Tower Limited has confirmed it will withdraw its multi-policy discount from its insurance offerings, following a review of its pricing processes and system upgrades.
The insurer said the move comes after efforts to ensure the discount was applied accurately across its customer base.
Interim chief executive Paul Johnston stated that while Tower has invested in system improvements to deliver accurate discounts, the complexity involved in administering the multi-policy benefit continues to present a risk of error.
“Despite these efforts and the substantial improvements made, the complexity of factors involved in accurately assessing the multi-policy discount means there is still a risk of error,” he said.
He added that this level of risk does not align with the company’s standards for customer service or regulatory compliance, prompting the decision to discontinue the discount.
The decision to end the discount follows the release of Tower’s half-year financial results, which showed an underlying net profit after tax of $61.7 million for the six months ending March 31, 2025. This compares to $36.6 million in the same period last year.

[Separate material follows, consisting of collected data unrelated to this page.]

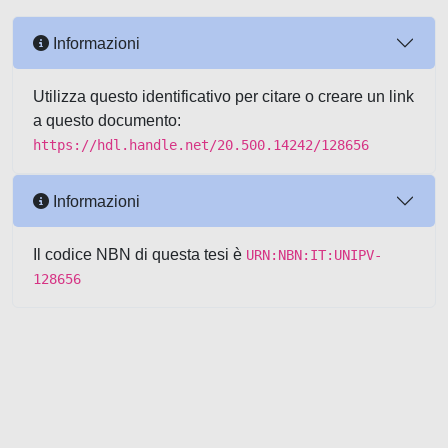
Informazioni
Utilizza questo identificativo per citare o creare un link
a questo documento:
https://hdl.handle.net/20.500.14242/128656
Informazioni
Il codice NBN di questa tesi è
URN:NBN:IT:UNIPV-
128656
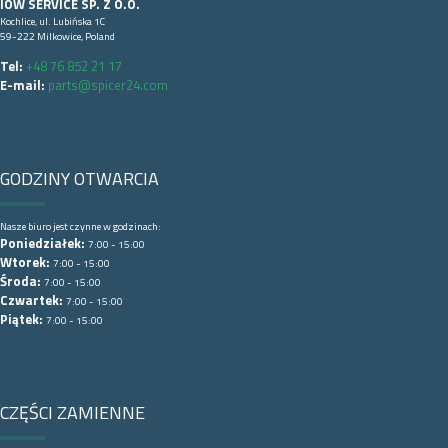
IOW SERVICE SP. Z O.O.
Kochlice, ul. Lubińska 1C
59-222 Milkowice, Poland
Tel:
+48 76 852 21 17
E-mail:
parts@spicer24.com
GODZINY OTWARCIA
Nasze biuro jest czynne w godzinach:
Poniedziałek:
7:00 - 15:00
Wtorek:
7:00 - 15:00
Środa:
7:00 - 15:00
Czwartek:
7:00 - 15:00
Piątek:
7:00 - 15:00
CZĘŚCI ZAMIENNE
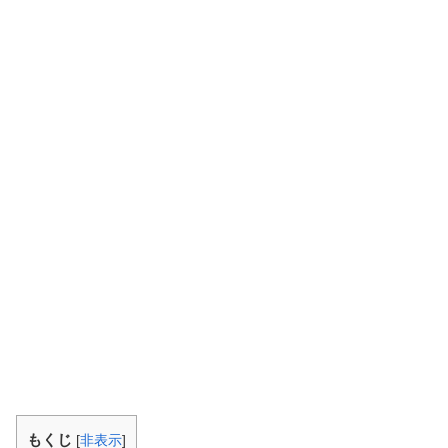
もくじ
[
非表示
]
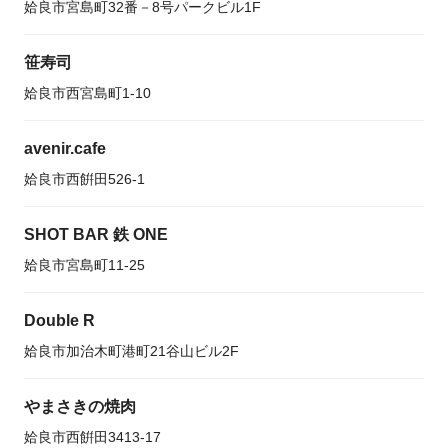
姶良市宮島町32番－8号パークビル1F
笹寿司
姶良市西宮島町1-10
avenir.cafe
姶良市西餠田526-1
SHOT BAR 鉄 ONE
姶良市宮島町11-25
Double R
姶良市加治木町港町21谷山ビル2F
やまさきの焼肉
姶良市西餠田3413-17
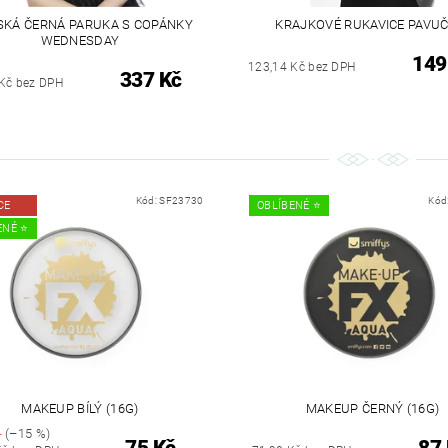
KÁ ČERNÁ PARUKA S COPÁNKY
KRAJKOVÉ RUKAVICE PAVUČ
WEDNESDAY
149
123,14 Kč bez DPH
337 Kč
Kč bez DPH
Kód:
SF23730
Kód
CE
OBLÍBENÉ ⭐️
NÉ ⭐️
MAKEUP BÍLÝ (16G)
MAKEUP ČERNÝ (16G)
č
(–15 %)
75 Kč
87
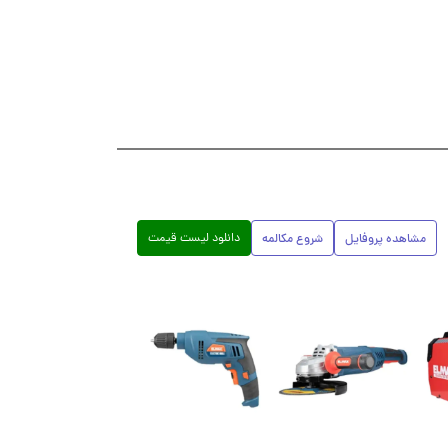
دانلود لیست قیمت
مشاهده پروفایل
شروع مکالمه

The insurer’s reported net profit was $49.7 million, up from $36 million previously.
Tower attributed the stronger results to improved claims experience, steady premium growth, and ongoing cost management.
The reported profit figure also included provisions for customer remediation and updated estimates for Canterbury earthquake claims, reflecting continued over-cap claims from the Natural Hazards Commission.
Gross written premiums (GWP) for the period reached $297 million, a 4% increase year on year.
Growth was led by the home and contents segment, which expanded by 11% compared to the previous year.
However, the average premium per policy was lower, which Tower said was due to a greater share of new policies for lower-risk homes and vehicles, as well as heightened competition in the local market.
The company’s motor insurance GWP declined by 4%, a result of earlier decisions to restrict underwriting in higher-risk areas.
Tower’s risk-based pricing model has also influenced the composition of its portfolio.
For new home insurance policies issued in 2025, 91% were classified as low or very low risk for flooding, up from 86% a year earlier.
Tower’s business-as-usual claims ratio improved to 38.1%, down from 49.7% in the previous half-year.
The insurer cited more stable weather, lower inflation, and a reduction in high-cost claims, particularly for total loss residential properties, as key factors. Enhanced risk selection and process improvements also contributed.
The management expense ratio fell to 30.4%, compared to 31.3% in the prior year, with operational efficiencies and premium growth cited as drivers.
Tower continues to focus on digital transformation and cost control.
During the half-year, the only major event was the October 2024 Dunedin floods, which resulted in $3 million in claims.
The impact of Cyclone Tam, which occurred in April 2025, is expected to be reflected in the second half, with an estimated cost of $4 million.
Tower has set aside $50 million for large event claims for the full year.
Johnston said Tower will continue to refine its underwriting and pricing models to strengthen portfolio quality and risk transparency.
“Tower is focused on continuing to grow high-quality risks while enhancing the company’s resilience and claims performance. This year, we will expand risk-based pricing to include sea surge and landslide risks, helping our customers better understand their risks and how these factors impact their insurance pricing,” he said.